[Extracted data entries]
+++

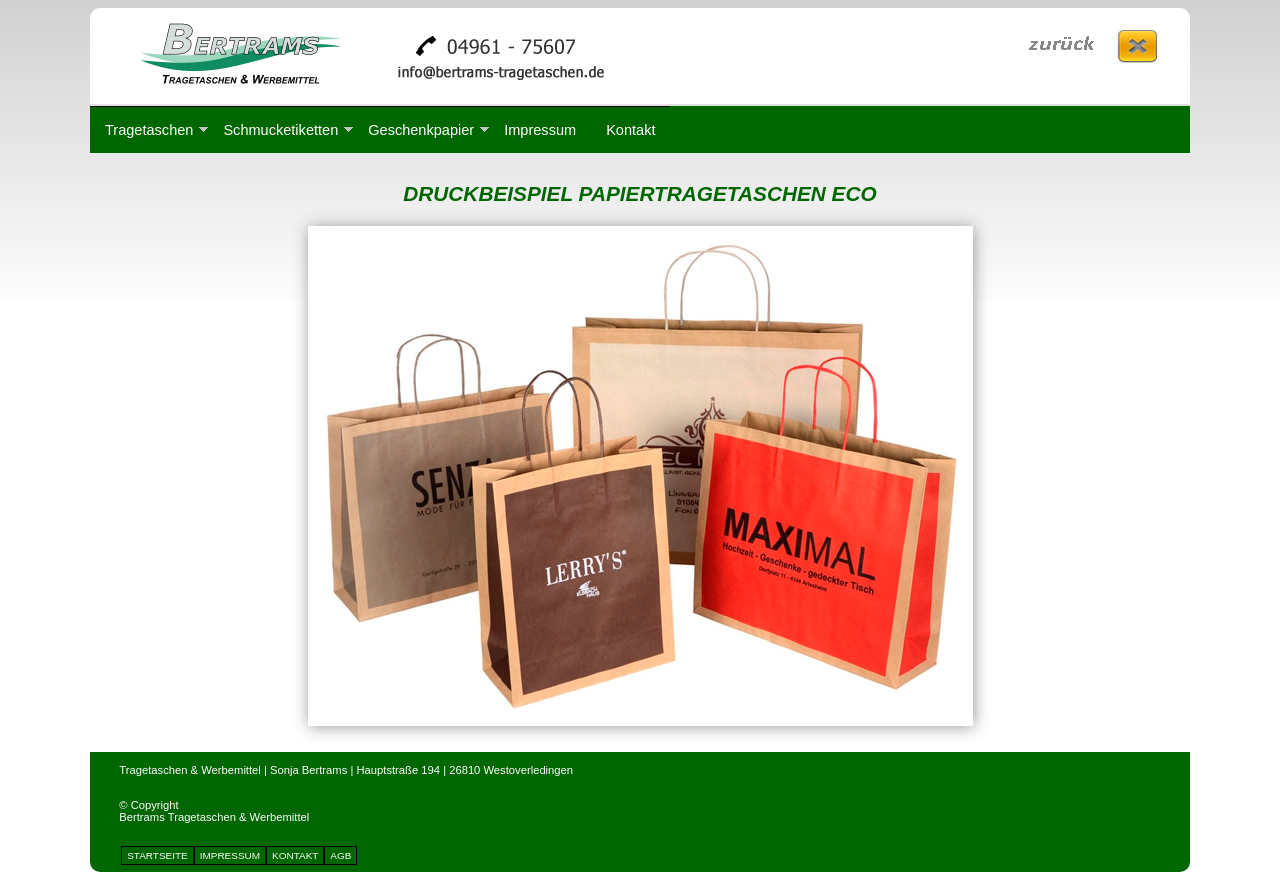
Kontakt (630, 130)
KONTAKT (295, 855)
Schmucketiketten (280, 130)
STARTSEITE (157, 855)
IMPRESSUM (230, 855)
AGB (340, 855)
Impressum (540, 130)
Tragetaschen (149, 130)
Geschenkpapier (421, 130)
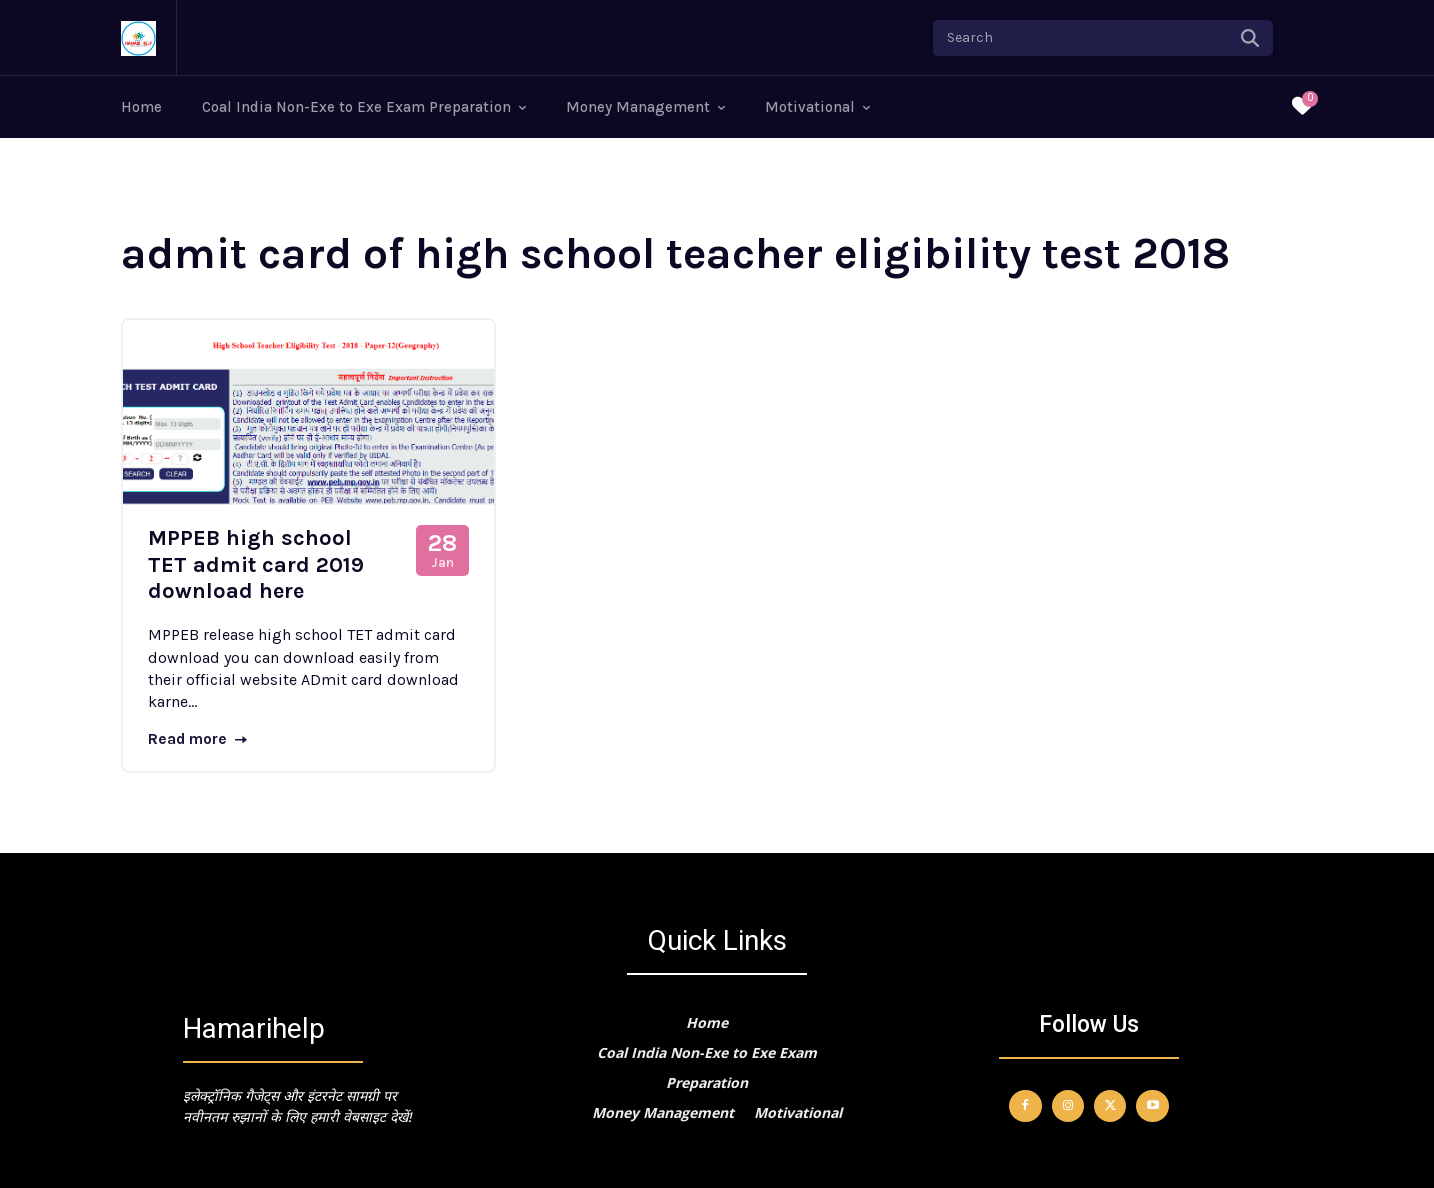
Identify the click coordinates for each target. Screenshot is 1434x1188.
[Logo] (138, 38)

+++

PROBLEM DESCRIPTION =
None of the images should be copied, but every entry must be given again exactly.

YOUR SOLUTION =
Kontakt (630, 130)
KONTAKT (295, 855)
Schmucketiketten (280, 130)
STARTSEITE (157, 855)
IMPRESSUM (230, 855)
AGB (340, 855)
Impressum (540, 130)
Tragetaschen (149, 130)
Geschenkpapier (421, 130)
Identify the click coordinates for each target. Screenshot is 1434x1188.
[Logo] (138, 38)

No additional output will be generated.